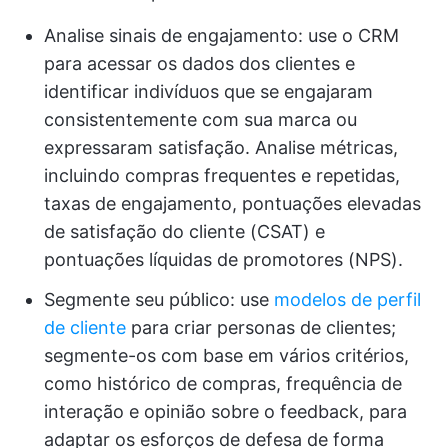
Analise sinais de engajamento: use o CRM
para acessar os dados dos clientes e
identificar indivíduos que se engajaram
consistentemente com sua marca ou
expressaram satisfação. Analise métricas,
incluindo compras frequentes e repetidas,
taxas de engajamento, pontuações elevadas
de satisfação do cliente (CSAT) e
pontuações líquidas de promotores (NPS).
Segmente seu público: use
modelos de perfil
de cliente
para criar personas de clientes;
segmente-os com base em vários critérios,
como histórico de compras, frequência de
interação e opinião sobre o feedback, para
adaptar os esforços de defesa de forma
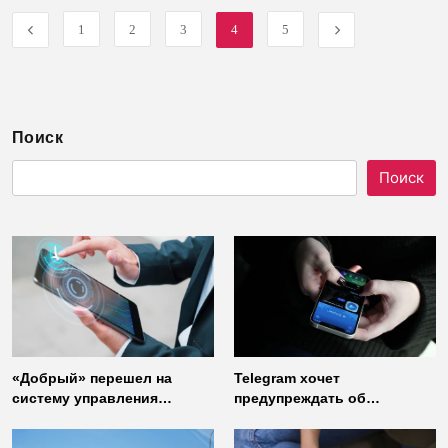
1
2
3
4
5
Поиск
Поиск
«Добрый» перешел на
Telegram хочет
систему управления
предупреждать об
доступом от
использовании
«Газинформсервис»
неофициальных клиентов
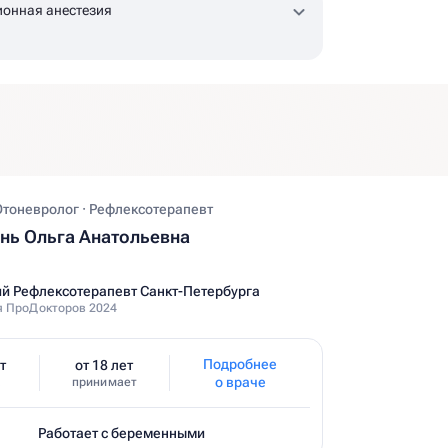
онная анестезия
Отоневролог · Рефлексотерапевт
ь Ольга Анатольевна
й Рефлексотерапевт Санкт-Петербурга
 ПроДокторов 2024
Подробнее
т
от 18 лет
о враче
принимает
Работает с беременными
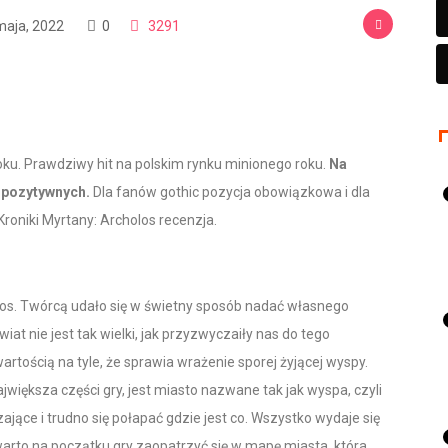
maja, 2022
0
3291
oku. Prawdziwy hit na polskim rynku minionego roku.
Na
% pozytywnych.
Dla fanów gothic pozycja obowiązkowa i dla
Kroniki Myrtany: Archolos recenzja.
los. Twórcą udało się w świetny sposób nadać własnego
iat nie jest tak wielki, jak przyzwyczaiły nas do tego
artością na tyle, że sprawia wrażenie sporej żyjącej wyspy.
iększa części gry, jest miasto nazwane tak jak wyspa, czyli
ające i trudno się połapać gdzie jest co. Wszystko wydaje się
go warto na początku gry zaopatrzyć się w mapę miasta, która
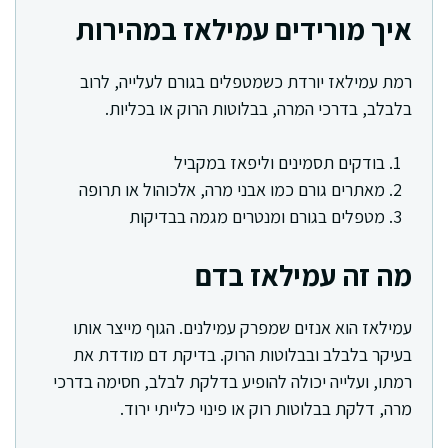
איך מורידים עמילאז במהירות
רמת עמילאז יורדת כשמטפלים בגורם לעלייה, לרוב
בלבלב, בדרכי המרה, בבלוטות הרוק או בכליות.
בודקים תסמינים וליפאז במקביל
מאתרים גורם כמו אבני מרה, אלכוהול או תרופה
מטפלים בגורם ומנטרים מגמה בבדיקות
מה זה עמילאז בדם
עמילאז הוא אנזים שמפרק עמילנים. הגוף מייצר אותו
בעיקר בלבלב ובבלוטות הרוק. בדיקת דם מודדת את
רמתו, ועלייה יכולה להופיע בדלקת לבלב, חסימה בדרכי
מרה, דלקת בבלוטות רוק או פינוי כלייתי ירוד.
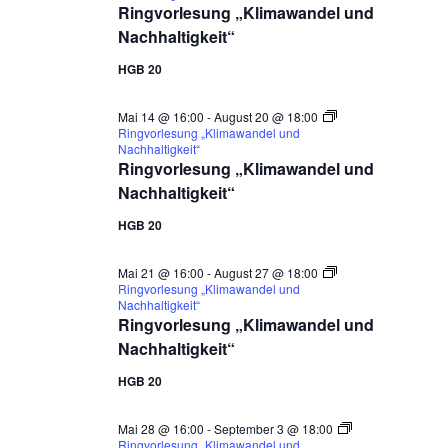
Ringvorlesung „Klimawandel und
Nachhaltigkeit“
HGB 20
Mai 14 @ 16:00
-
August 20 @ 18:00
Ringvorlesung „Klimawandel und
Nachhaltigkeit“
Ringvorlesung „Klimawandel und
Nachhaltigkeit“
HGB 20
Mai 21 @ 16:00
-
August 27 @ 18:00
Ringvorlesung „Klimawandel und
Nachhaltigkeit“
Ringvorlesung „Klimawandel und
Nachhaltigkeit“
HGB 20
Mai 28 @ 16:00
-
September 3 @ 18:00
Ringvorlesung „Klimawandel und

==

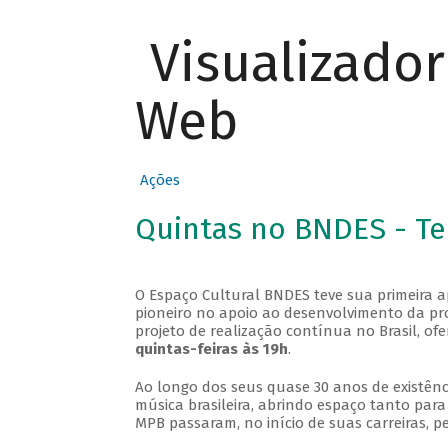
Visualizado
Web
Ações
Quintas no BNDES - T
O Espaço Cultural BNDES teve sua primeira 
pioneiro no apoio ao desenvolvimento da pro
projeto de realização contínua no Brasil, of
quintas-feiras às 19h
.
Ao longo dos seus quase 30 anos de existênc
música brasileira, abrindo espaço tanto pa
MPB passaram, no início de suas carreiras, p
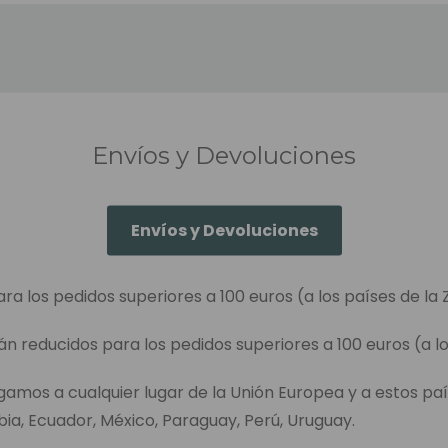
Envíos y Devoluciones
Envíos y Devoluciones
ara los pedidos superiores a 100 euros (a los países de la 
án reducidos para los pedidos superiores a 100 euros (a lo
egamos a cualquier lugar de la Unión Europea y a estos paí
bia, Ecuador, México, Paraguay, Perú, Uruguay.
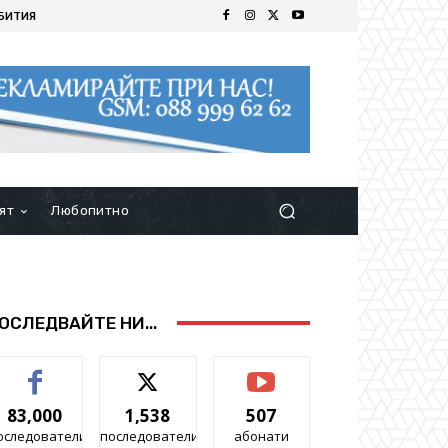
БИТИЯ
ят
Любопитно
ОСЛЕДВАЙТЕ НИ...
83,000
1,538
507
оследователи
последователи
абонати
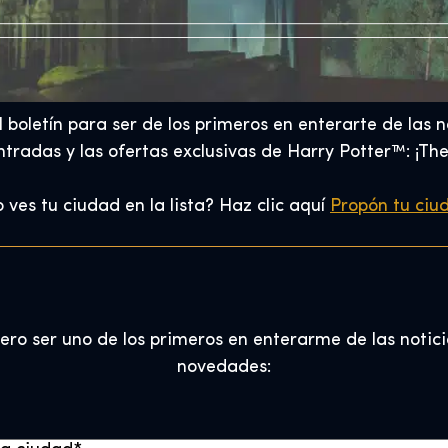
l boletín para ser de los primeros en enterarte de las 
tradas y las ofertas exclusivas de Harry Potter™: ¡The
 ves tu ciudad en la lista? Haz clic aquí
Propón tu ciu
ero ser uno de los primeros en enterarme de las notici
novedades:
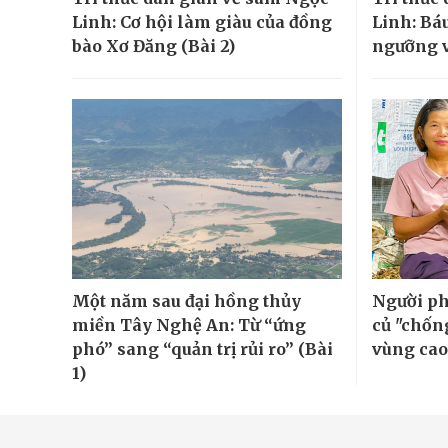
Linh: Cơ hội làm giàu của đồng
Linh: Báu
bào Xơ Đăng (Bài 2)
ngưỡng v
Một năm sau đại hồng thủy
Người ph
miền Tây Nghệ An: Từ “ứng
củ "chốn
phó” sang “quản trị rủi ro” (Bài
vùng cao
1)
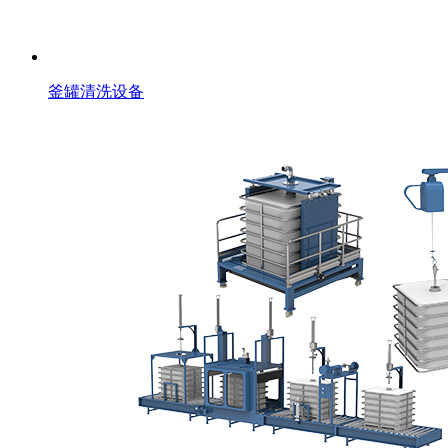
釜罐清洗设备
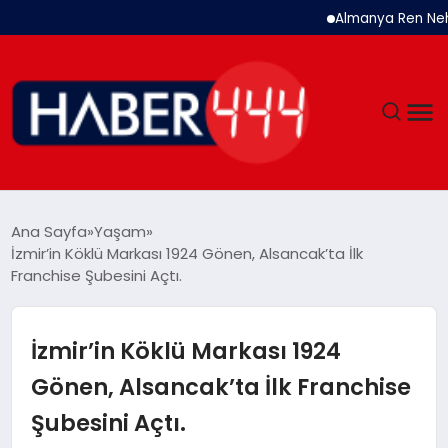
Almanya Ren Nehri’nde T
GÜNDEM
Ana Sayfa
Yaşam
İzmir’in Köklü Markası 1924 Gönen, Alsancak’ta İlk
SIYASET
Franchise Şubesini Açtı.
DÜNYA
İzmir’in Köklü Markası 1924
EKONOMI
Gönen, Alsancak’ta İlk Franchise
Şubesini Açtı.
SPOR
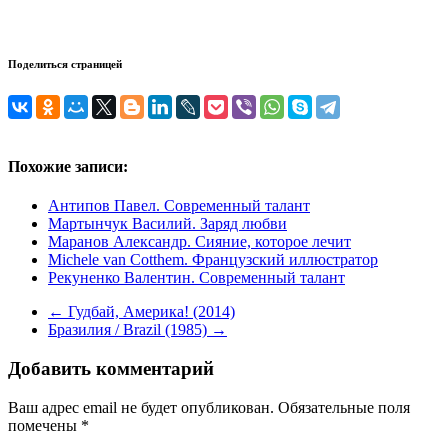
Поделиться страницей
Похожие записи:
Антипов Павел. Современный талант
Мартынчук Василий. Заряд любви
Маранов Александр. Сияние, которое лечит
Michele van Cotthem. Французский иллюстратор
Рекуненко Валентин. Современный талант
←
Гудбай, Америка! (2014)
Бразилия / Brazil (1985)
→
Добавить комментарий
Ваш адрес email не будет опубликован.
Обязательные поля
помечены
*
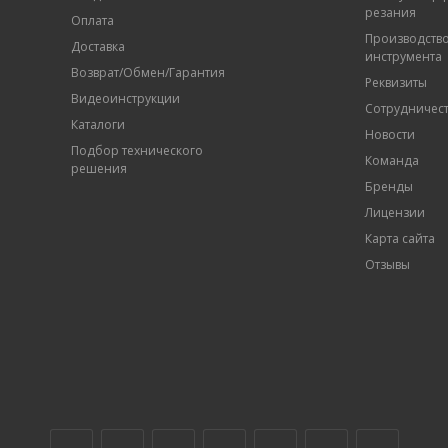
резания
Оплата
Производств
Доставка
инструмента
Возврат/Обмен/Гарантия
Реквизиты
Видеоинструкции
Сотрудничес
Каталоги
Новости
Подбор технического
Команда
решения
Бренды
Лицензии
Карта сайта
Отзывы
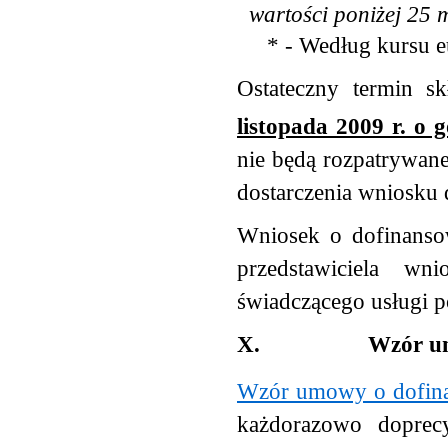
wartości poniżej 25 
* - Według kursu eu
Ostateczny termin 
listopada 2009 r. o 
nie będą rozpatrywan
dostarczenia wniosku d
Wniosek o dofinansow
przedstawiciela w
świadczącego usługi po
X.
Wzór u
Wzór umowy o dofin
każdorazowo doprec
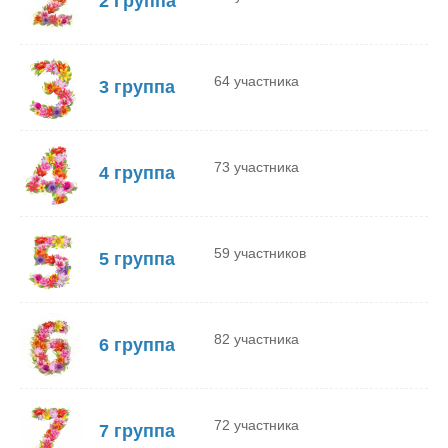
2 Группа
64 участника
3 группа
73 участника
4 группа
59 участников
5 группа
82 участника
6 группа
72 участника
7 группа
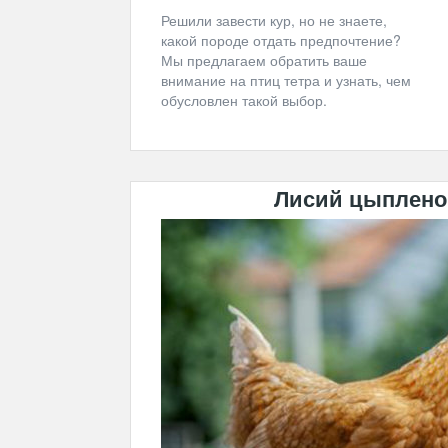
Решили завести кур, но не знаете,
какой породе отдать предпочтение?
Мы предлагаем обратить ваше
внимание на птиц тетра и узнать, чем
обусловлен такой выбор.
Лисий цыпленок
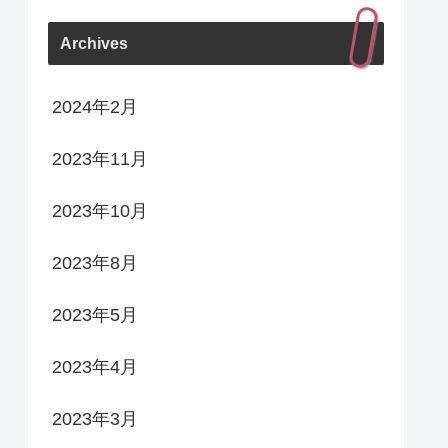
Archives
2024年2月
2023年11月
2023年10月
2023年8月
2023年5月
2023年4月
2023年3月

# To do
Working through the entries line by line, count those containing "pontuações" and report only the number.

# Task output
2